|
|
|
|
|
by ay
341 days ago
|
|
You will need to first sit and ballpark, and then sit and benchmark, and discover your ballpark was probably wrong anyhow:-) Some (for me) useful pointers to that regard for both: 1. https://www.agner.org/optimize/instruction_tables.pdf - an extremely nice resource on micro architectural impacts of instructions 2. https://llvm.org/docs/CommandGuide/llvm-mca.html - tooling from Intel that allows to see some of these in real machine code 3. https://www.intel.com/content/www/us/en/developer/articles/t... - shows you whether the above is matching the reality (besides the CPU alone, more often than not your bottleneck is actually memory accesses; at least on the first access which wasn’t triggered by a hardware prefetcher or a hint to it. On Linux it would be staring at “perf top” results.

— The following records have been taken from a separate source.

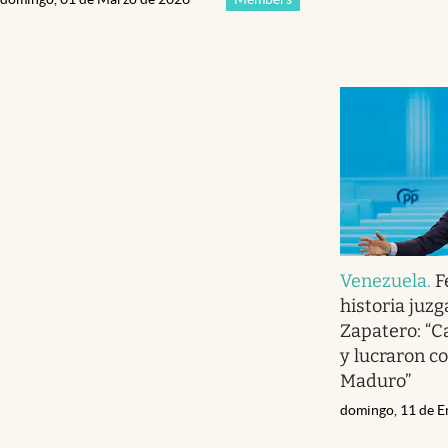
Venezuela
.
F
historia juz
Zapatero: “C
y lucraron c
Maduro”
domingo, 11 de E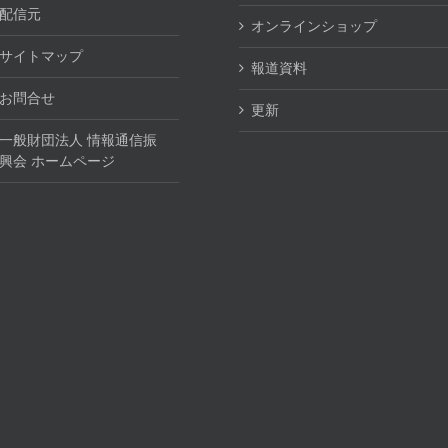
配信元
オンラインショップ
サイトマップ
報道資料
お問合せ
更新
一般財団法人 情報通信振
興会 ホームページ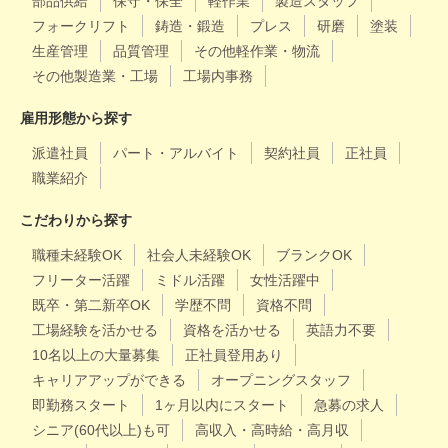
部品供給
保守・保全
軽作業
製造スタッフ
フォークリフト
鋳造・鍛造
プレス
研磨
塗装
生産管理
品質管理
その他軽作業・物流
その他製造業・工場
工場内事務
雇用形態から探す
派遣社員
パート・アルバイト
契約社員
正社員
職業紹介
こだわりから探す
職種未経験OK
社会人未経験OK
ブランクOK
フリーター活躍
ミドル活躍
女性活躍中
既卒・第二新卒OK
学歴不問
資格不問
工場経験を活かせる
資格を活かせる
英語力不要
10名以上の大量募集
正社員登用あり
キャリアアップができる
オープニングスタッフ
即勤務スタート
1ヶ月以内にスタート
急募の求人
シニア(60代以上)も可
高収入・高時給・高月収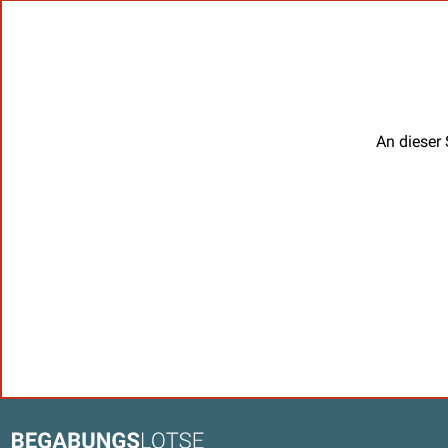
An dieser 
Kontaktdaten und weitere Link
Begabungslotse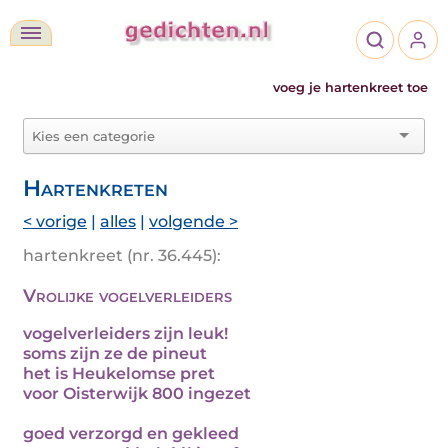
voeg je hartenkreet toe
Hartenkreten
< vorige
|
alles
|
volgende >
hartenkreet (nr. 36.445):
Vrolijke vogelverleiders
vogelverleiders zijn leuk!
soms zijn ze de pineut
het is Heukelomse pret
voor Oisterwijk 800 ingezet
goed verzorgd en gekleed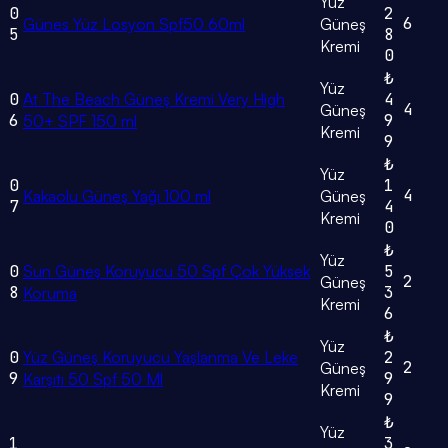
Yüz
0
2
6
Günes Yüz Losyon Spf50 60ml
Güneş
5
8
Kremi
0
₺
Yüz
0
At The Beach Güneş Kremi Very High
4
4
Güneş
6
9
50+ SPF 150 ml
Kremi
9
₺
Yüz
0
1
4
Kakaolu Güneş Yağı 100 ml
Güneş
7
4
Kremi
0
₺
Yüz
0
Sun Güneş Koruyucu 50 Spf Çok Yüksek
5
2
Güneş
8
3
Koruma
Kremi
6
₺
Yüz
0
Yüz Güneş Koruyucu Yaşlanma Ve Leke
2
2
Güneş
9
9
Karşıtı 50 Spf 50 Ml
Kremi
9
₺
Yüz
1
3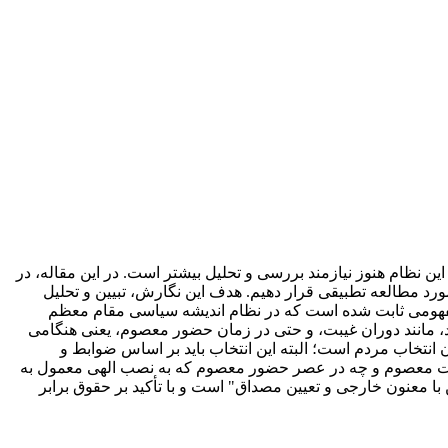
 نظام هنوز نیازمند بررسی و تحلیل بیشتر است. در این مقاله، در
د مطالعه تطبیقی قرار دهیم. هدف این نگارش، تبیین و تحلیل
 مفهومی ثابت شده است که در نظام اندیشه سیاسی مقام معظم
، مانند دوران غیبت، و حتی در زمان حضور معصوم، یعنی هنگامی
ن انتخاب مردم است؛ البته این انتخاب باید بر اساس ضوابط و
غیبت معصوم و چه در عصر حضور معصوم که به نصب الهی معمول به
ا معنون خارجی و تعیین مصداق" است و با تأکید بر حقوق برابر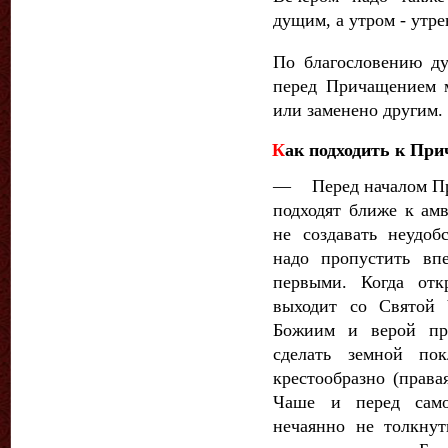
дущим, а утром - утр
По благословению ду
перед Причащением 
или заменено другим.
К
ак подходить к Пр
— Перед началом Пр
под­ходят ближе к ам
не создавать не­удо
надо пропустить вп
первыми. Когда отк
выходит со Святой 
Божиим и верой при
сделать земной по
крестообразно (права
Чаше и перед само
нечаянно не толкну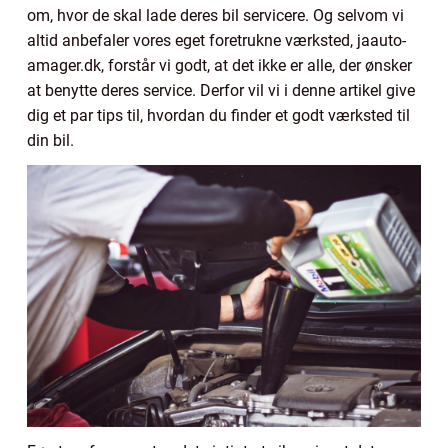
om, hvor de skal lade deres bil servicere. Og selvom vi
altid anbefaler vores eget foretrukne værksted, jaauto-
amager.dk, forstår vi godt, at det ikke er alle, der ønsker
at benytte deres service. Derfor vil vi i denne artikel give
dig et par tips til, hvordan du finder et godt værksted til
din bil.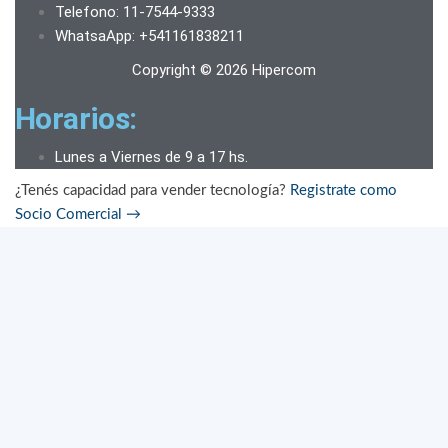
Telefono: 11-7544-9333
WhatsaApp: +541161838211
Copyright © 2026 Hipercom
Horarios:
Lunes a Viernes de 9 a 17 hs.
¿Tenés capacidad para vender tecnología?
Registrate como
Socio Comercial
→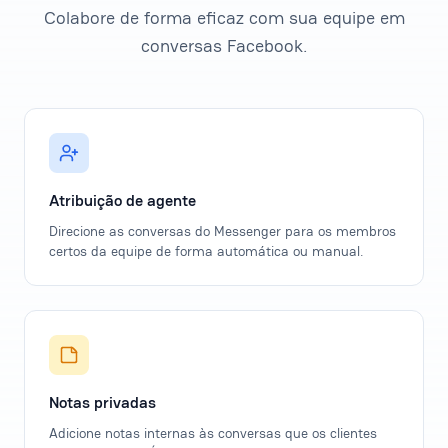
Colabore de forma eficaz com sua equipe em
conversas Facebook.
Atribuição de agente
Direcione as conversas do Messenger para os membros
certos da equipe de forma automática ou manual.
Notas privadas
Adicione notas internas às conversas que os clientes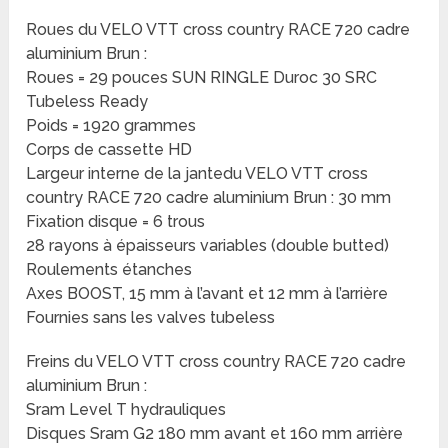
Roues du VELO VTT cross country RACE 720 cadre
aluminium Brun :
Roues = 29 pouces SUN RINGLE Duroc 30 SRC
Tubeless Ready
Poids = 1920 grammes
Corps de cassette HD
Largeur interne de la jantedu VELO VTT cross
country RACE 720 cadre aluminium Brun : 30 mm
Fixation disque = 6 trous
28 rayons à épaisseurs variables (double butted)
Roulements étanches
Axes BOOST, 15 mm à l’avant et 12 mm à l’arrière
Fournies sans les valves tubeless
Freins du VELO VTT cross country RACE 720 cadre
aluminium Brun :
Sram Level T hydrauliques
Disques Sram G2 180 mm avant et 160 mm arrière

So, the answer is as is very often - “it depends”. |
|
1 - https://www.uops.info/index.html similar content to Anger's tables
2 - https://reflexive.space/zen2-ibs/ how to capture per micro op data on AMD >= Zen 1 CPUs
I agree on "it depends". And usually not only on your actual code and data, but also how you arrange it over cache lines, what other code on the same core/complex/system is doing to your view of the cache and some other internal CPU features like prefetchers or branch predictors.